Essa comutação internacional cotidiana reúne às margens do Alto Solimões uma diversidade de línguas, nacionalidades e grupos étnicos. Além dos brasileiros, peruanos e colombianos, há também os povos originários, que ainda lá permanecem nas 42 aldeias dos arredores das cidades. No caso, os índios Ticuna, etnia mais populosa da Amazônia brasileira com 54 mil índios (SESAI/ Ministério da Saúde, 2014).
Multiculturalismo
Isso se reflete no próprio efetivo do DTCEA-TT. Metade é de origem indígena. É o caso do soldado Bejarano. Filho de índia brasileira e pastor evangélico peruano, nasceu na aldeia indígena de Lauro Sodré, em Benjamin Constant (AM), ao sul de Tabatinga. Ainda na infância, morou em comunidades ribeirinhas do Peru e, posteriormente, da Colômbia, terra de sua avó materna.
Na adolescência, a mãe o trouxe de volta ao Brasil, para morar na cidade. Não foi fácil. Bejarano sofria preconceitos por ser índio; não falar português. O tempo, o estudo e a convivência com a diferença, no entanto, outorgou ao militar uma formação invejável: fluência em espanhol, em português e na sua língua indígena de origem.

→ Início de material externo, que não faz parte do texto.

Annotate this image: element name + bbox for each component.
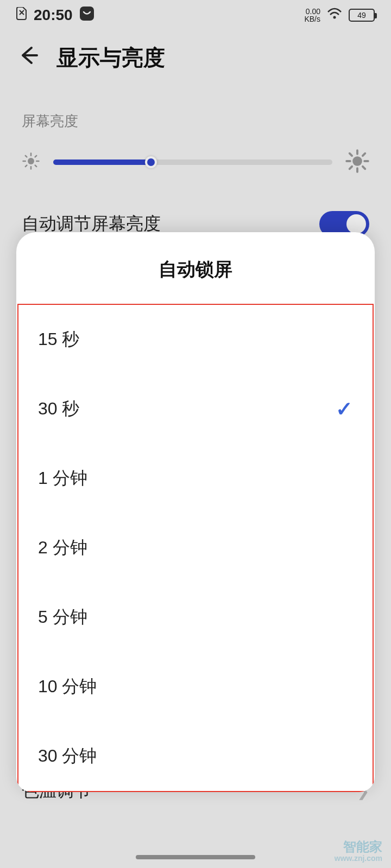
lock-option-label: 30 秒 bbox=[38, 397, 79, 421]
svg-line-17 bbox=[363, 167, 365, 169]
lock-option[interactable]: 30 分钟 bbox=[18, 722, 373, 791]
gesture-bar[interactable] bbox=[136, 855, 255, 859]
app-badge-icon bbox=[79, 6, 94, 24]
back-icon[interactable] bbox=[16, 43, 40, 72]
lock-option-label: 2 分钟 bbox=[38, 536, 87, 560]
lock-option-label: 15 秒 bbox=[38, 328, 79, 352]
svg-line-16 bbox=[350, 154, 352, 156]
auto-lock-sheet: 自动锁屏 15 秒 30 秒 ✓ 1 分钟 2 分钟 5 分钟 10 分钟 30… bbox=[16, 232, 375, 792]
lock-option[interactable]: 2 分钟 bbox=[18, 513, 373, 583]
lock-option-label: 5 分钟 bbox=[38, 605, 87, 629]
lock-option[interactable]: 15 秒 bbox=[18, 305, 373, 374]
svg-line-7 bbox=[26, 156, 27, 157]
lock-option-label: 1 分钟 bbox=[38, 467, 87, 490]
svg-line-8 bbox=[35, 165, 37, 167]
page-header: 显示与亮度 bbox=[0, 30, 391, 85]
sim-icon bbox=[16, 7, 27, 23]
svg-point-1 bbox=[333, 16, 336, 19]
svg-point-11 bbox=[352, 156, 362, 166]
wifi-icon bbox=[327, 8, 342, 23]
network-speed: 0.00 KB/s bbox=[304, 8, 320, 23]
sheet-options-list: 15 秒 30 秒 ✓ 1 分钟 2 分钟 5 分钟 10 分钟 30 分钟 bbox=[17, 304, 374, 792]
svg-line-19 bbox=[350, 167, 352, 169]
check-icon: ✓ bbox=[336, 397, 353, 421]
lock-option[interactable]: 30 秒 ✓ bbox=[18, 374, 373, 444]
lock-option[interactable]: 10 分钟 bbox=[18, 652, 373, 722]
svg-point-2 bbox=[28, 158, 34, 164]
brightness-slider-row bbox=[0, 144, 391, 192]
status-time: 20:50 bbox=[34, 7, 73, 24]
lock-option[interactable]: 5 分钟 bbox=[18, 583, 373, 652]
svg-line-9 bbox=[35, 156, 37, 157]
svg-line-18 bbox=[363, 154, 365, 156]
brightness-section-label: 屏幕亮度 bbox=[0, 85, 391, 144]
slider-thumb[interactable] bbox=[145, 156, 157, 168]
lock-option[interactable]: 1 分钟 bbox=[18, 444, 373, 513]
sheet-title: 自动锁屏 bbox=[16, 232, 375, 304]
status-bar: 20:50 0.00 KB/s 49 bbox=[0, 0, 391, 30]
svg-line-10 bbox=[26, 165, 27, 167]
brightness-slider[interactable] bbox=[53, 159, 332, 165]
lock-option-label: 10 分钟 bbox=[38, 675, 97, 699]
brightness-high-icon bbox=[345, 149, 369, 175]
brightness-low-icon bbox=[22, 152, 40, 173]
battery-icon: 49 bbox=[349, 9, 375, 22]
watermark: 智能家 www.znj.com bbox=[335, 840, 382, 863]
lock-option-label: 30 分钟 bbox=[38, 744, 97, 768]
page-title: 显示与亮度 bbox=[56, 43, 165, 73]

Não parou por aí. “Na escola indígena o pessoal estuda, termina e depois volta à roça. Minha mãe não deixou. Exigiu que eu continuasse os estudos. Fiz o vestibular para o curso de Biologia da UEA (Universidade Estadual do Amazonas) e fui aprovado”, conta o soldado poliglota que hoje, já formado como biólogo, faz Mestrado em Ciências da Educação, em paralelo aos serviços no DTCEA-TT.
Difícil Acesso
Limitação maior em Tabatinga ainda é o acesso. Há um voo comercial por dia. De barco, leva-se até seis dias para vir de Manaus. O percurso oposto, no sentido do rio, é um pouco mais rápido, quatro dias. Ainda cansativo.
Construído em 1968, o Aeroporto Internacional de Tabatinga dista 1.105 km de Manaus. É administrado pela Empresa Brasileira de Infraestrutura Aeroportuária (Infraero) desde 1980 e possui uma boa pista de 2,1 km de comprimento, apta a apoiar logisticamente a cidade e servir de base importante às movimentações da Força Aérea Brasileira (FAB) e dos Pelotões Especiais de Fronteira (PEF) do Exército Brasileiro (EB), instalados no oeste amazonense.
Letícia possui um aeroporto mais movimentado. O maior do sul da Colômbia. Recebe mais de três mil voos por ano; cerca de 220 mil passageiros e 11 mil toneladas de carga anuais.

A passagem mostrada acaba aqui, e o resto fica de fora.